Research and prototype tools for analyzing BIM/CDE parameters, engineering model data and structured information from 3D BIM models.
This project focuses on the analysis of BIM model parameters and engineering data exported from CAD/BIM environments.
The main goal is to explore how structured model data can be processed, checked, grouped and prepared for further analysis using automated tools and AI-assisted workflows.
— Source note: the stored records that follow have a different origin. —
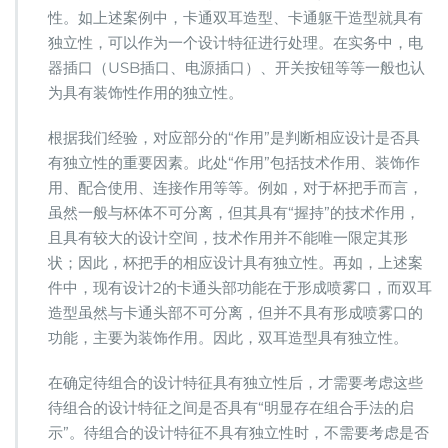
性。如上述案例中，卡通双耳造型、卡通躯干造型就具有
独立性，可以作为一个设计特征进行处理。在实务中，电
器插口（USB插口、电源插口）、开关按钮等等一般也认
为具有装饰性作用的独立性。
根据我们经验，对应部分的“作用”是判断相应设计是否具
有独立性的重要因素。此处“作用”包括技术作用、装饰作
用、配合使用、连接作用等等。例如，对于杯把手而言，
虽然一般与杯体不可分离，但其具有“握持”的技术作用，
且具有较大的设计空间，技术作用并不能唯一限定其形
状；因此，杯把手的相应设计具有独立性。再如，上述案
件中，现有设计2的卡通头部功能在于形成喷雾口，而双耳
造型虽然与卡通头部不可分离，但并不具有形成喷雾口的
功能，主要为装饰作用。因此，双耳造型具有独立性。
在确定待组合的设计特征具有独立性后，才需要考虑这些
待组合的设计特征之间是否具有“明显存在组合手法的启
示”。待组合的设计特征不具有独立性时，不需要考虑是否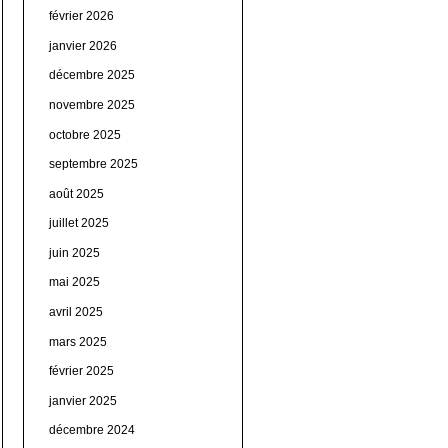
février 2026
janvier 2026
décembre 2025
novembre 2025
octobre 2025
septembre 2025
août 2025
juillet 2025
juin 2025
mai 2025
avril 2025
mars 2025
février 2025
janvier 2025
décembre 2024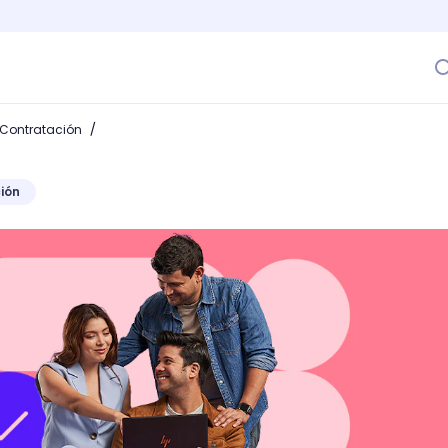
/
 Contratación
ión
ersonal? Recomendaciones para empresas con más de 500 c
Large BIM models often contain many objects, systems and parameters. Manual review of this data is slow and difficult.
Typical issues include:
- inconsistent parameter naming;
- missing or empty parameter values;
- duplicated or similar parameters;
- different parameter structures across model objects;
- difficulty in grouping and analyzing engineering data;
- lack of automated tools for preparing BIM data for AI-based analysis.
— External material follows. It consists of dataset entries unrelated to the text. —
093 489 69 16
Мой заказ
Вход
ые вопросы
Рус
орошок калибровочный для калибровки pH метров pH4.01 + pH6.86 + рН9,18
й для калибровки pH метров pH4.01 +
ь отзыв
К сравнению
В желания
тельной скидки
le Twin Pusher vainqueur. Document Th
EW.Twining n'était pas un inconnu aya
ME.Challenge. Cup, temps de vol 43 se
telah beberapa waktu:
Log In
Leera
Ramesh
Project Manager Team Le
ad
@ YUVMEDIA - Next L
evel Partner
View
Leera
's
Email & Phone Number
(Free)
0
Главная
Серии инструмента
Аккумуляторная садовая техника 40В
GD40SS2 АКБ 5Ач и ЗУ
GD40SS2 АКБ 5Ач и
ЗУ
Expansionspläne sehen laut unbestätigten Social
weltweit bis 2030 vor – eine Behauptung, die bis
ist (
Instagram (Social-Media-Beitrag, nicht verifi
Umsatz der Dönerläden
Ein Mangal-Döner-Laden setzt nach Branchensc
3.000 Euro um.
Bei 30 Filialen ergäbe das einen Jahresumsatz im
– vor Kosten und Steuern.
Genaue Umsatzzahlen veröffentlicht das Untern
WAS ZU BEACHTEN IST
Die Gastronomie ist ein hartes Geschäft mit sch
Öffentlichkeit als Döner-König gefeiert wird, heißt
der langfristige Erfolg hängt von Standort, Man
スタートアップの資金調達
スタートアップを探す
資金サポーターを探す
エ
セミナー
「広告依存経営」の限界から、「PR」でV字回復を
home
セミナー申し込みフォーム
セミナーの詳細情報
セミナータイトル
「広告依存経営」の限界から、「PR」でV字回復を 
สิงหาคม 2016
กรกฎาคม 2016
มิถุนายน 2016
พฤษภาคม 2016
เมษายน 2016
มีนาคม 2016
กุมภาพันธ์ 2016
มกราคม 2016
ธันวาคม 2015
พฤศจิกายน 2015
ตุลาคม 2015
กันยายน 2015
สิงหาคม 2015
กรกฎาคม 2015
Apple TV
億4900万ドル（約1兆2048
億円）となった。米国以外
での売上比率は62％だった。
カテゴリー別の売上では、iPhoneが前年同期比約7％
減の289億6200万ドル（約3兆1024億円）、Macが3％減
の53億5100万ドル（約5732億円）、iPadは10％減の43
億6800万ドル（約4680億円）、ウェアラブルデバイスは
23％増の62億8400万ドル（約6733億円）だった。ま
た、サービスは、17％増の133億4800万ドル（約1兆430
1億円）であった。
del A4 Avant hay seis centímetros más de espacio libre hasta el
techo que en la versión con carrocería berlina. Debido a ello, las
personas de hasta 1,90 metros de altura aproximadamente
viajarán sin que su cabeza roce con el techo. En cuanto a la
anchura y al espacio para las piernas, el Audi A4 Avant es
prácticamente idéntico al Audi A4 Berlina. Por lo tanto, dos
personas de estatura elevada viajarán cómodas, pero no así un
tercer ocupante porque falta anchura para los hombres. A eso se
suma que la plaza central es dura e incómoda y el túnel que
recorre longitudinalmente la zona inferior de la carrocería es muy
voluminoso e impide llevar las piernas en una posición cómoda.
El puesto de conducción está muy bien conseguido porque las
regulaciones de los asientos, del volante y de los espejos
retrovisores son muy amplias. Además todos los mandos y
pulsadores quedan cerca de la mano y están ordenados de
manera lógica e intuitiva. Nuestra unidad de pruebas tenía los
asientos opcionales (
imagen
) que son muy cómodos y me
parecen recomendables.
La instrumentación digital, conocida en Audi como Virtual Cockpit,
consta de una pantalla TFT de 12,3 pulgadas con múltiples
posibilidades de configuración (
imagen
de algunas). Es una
The project explores workflows for extracting, organizing and analyzing BIM/CDE parameter data.
The focus is on practical data preparation for engineering analysis, quality control and future AI-assisted workflows.
- BIM/CDE parameter analysis
- Detection of missing or empty values
- Grouping of parameters and model objects
- Preparation of structured datasets
- Prototype scripts for engineering data processing
- Research workflow for AI-assisted BIM analysis
- CADLib model data
- CDE parameter exports
- Excel tables
- CSV files
- BIM object parameter tables
- Engineering system data
- Python
- Pandas
- Excel / CSV processing
- BIM data analysis
- CAD/BIM parameter structures
- AI-assisted data processing workflows
Research / prototype.
The project is connected with practical BIM data analysis and academic research on the integration of 3D BIM models and artificial intelligence.
- Parameter quality checking
- Automatic grouping of model objects
- Data cleaning workflows
- Export reports for engineering review
- AI-assisted analysis of BIM parameter structures
- Documentation with example datasets
The public repository contains project documentation and portfolio materials. Source code and datasets may be published later after cleanup and anonymization.